**Task to complete**
Transcribe the line containing "Comment le sol français a perdu sa mémoire" and every line after it, exactly, through the end of the records.

==*==

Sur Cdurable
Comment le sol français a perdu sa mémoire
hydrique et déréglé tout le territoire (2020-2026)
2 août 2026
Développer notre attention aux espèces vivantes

==*==

**Response box**
Comment le sol français a perdu sa mémoire
hydrique et déréglé tout le territoire (2020-2026)
2 août 2026
Développer notre attention aux espèces vivantes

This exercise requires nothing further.